STF HC 217067 AgR
CIVILAGRAVO REGIMENTAL EM HABEAS CORPUS. TRÁFICO, ASSOCIAÇÃO PARA O TRÁFICO DE DROGAS E POSSE ILEGAL DE ARMA DE FOGO DE USO PERMITIDO. NULIDADE DA AÇÃO PENAL. INOCORRÊNCIA. REEXAME DO CONJUNTO PROBATÓRIO. INADEQUAÇÃO DA VIA ELEITA.
1. O recebimento da peça acusatória não representa cognição exauriente sobre os fatos, mas mero juízo de delibação quanto à existência de crime e indício mínimo de autoria. É da competência do juiz processante, sob o crivo do contraditório e da ampla defesa, examinar os elementos de prova colhidos durante a instrução criminal e conferir definição jurídica adequada para os fatos apurados. O juízo antecipado desta CORTE SUPREMA a respeito do mérito da ação penal, em rigor, implicaria clara distorção das regras constitucionais de competências. Precedentes.

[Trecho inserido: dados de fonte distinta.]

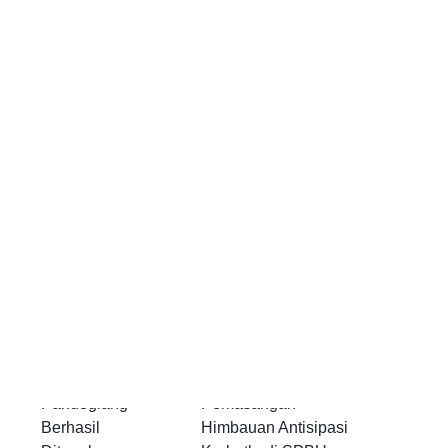
Pelaku
Polsek Picung Polres
Kekerasan Fisik
Pandeglang
terhadap Anak di
Gencarkan
Pandeglang
Pemasangan
Berhasil
Himbauan Antisipasi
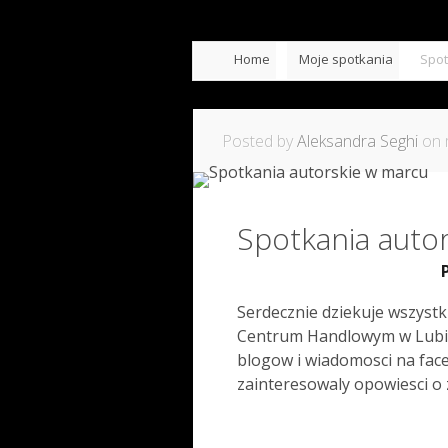
Home
Moje spotkania
Spot
Posted by
Aleksandra Seghi
on 
Spotkania auto
Serdecznie dziekuje wszystk
Centrum Handlowym w Lubinie
blogow i wiadomosci na face
zainteresowaly opowiesci o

2. É inviável nesta via processual a análise do substrato fático que embasa a denúncia.
3. Esta CORTE já decidiu, reiteradas vezes, que a extinção anômala da ação penal, em Habeas Corpus, é medida excepcional, somente admissível quando prontamente identificável: (a) atipicidade da conduta; (b) ausência de indício mínimo de autoria ou existência do crime; ou (c) causa de extinção da punibilidade; o que não ocorre na espécie.
4. Agravo Regimental a que se nega provimento.